As Toledo mapped out a potential career path (albeit one that sounds like really hard work) for future budding musicians he was honing his songwriting craft, melding forty-odd years of American and British (alt) rock into one cohesive sound. The subsequent album, Teens of Denial, was both sufficiently imaginative and sufficiently noisy in all the right places to be a real step forward.
Any fears that the “debut” album with a band was a fluke were assuaged by new song “War Is Coming (If You Want It)”, released – back on Bandcamp – earlier this month. The song gets an airing tonight, Car Seat Headrest’s biggest London headline show yet – at the meltingly hot Kentish Town Forum or O2 Forum or whatever they call it now (can I still call it the Town and Country club?)
Toledo takes the stage looking like Daniel Radcliffe stepping off the set of a Wes Anderson movie. He has an endearing, rather shy, way about him. We wonder whether for the first couple of tunes if he is playing his guitar or chatting awkwardly to the drummer. Thankfully he faces the crowd soon enough. Oddly, all this makes him a more believable figure, there’s no pretentiousness, no pose. The band rips into “Fill in the Blank”, a laid back “Maud Gone” (from “Monomania”) and a fantastic, raucous “Destroyed by Hippy Powers” which is worth the price of admission (a snip at £15) alone.
The set is alternately frenetic, lackadaisical and disjointed. There’s a James Brown cover “I Don’t Mind”. There’s a crowd singalong for the snappily titled “(Joe Gets Kicked Out of School for Using) Drugs With Friends (But Says This Isn’t a Problem)” whilst “Drunk Drivers/Killer Whales” is a highlight.
Toledo explains he has been on the road for the best part of a year, playing mostly festivals and we are hearing a couple of different festival sets mashed together to form a headline set.
He has been playing these songs live for over a year now and has just over a dozen shows left of the current tour.
“I wanna hear these songs maybe 15 more times and then never again” he half-jokes.

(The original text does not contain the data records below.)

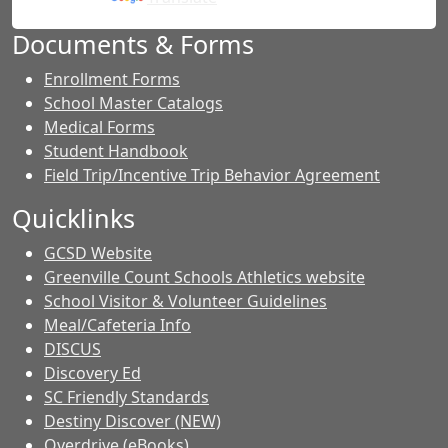
Documents & Forms
Enrollment Forms
School Master Catalogs
Medical Forms
Student Handbook
Field Trip/Incentive Trip Behavior Agreement
Quicklinks
GCSD Website
Greenville Count Schools Athletics website
School Visitor & Volunteer Guidelines
Meal/Cafeteria Info
DISCUS
Discovery Ed
SC Friendly Standards
Destiny Discover (NEW)
Overdrive (eBooks)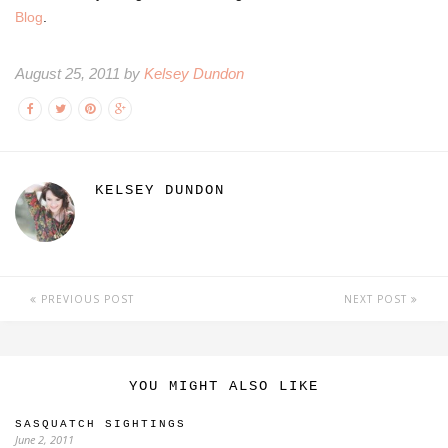
Blog
.
August 25, 2011 by
Kelsey Dundon
KELSEY DUNDON
PREVIOUS POST
NEXT POST
YOU MIGHT ALSO LIKE
SASQUATCH SIGHTINGS
June 2, 2011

As you would expect, the strongest songs – and the ones that get the biggest reaction from the sell-out Kentish Town crowd – are from Teens of Denial, whilst the less familiar songs are an interesting showcase for those prepared to dig a little deeper. Whilst in some respects this is a band headlining a hour and a half show on the back of a single album, it is to their credit that they manage pretty well. If Toledo and his talented band can rustle up another album of the quality of Teens of Denial, even this Forum show might be their smallest for quite some time.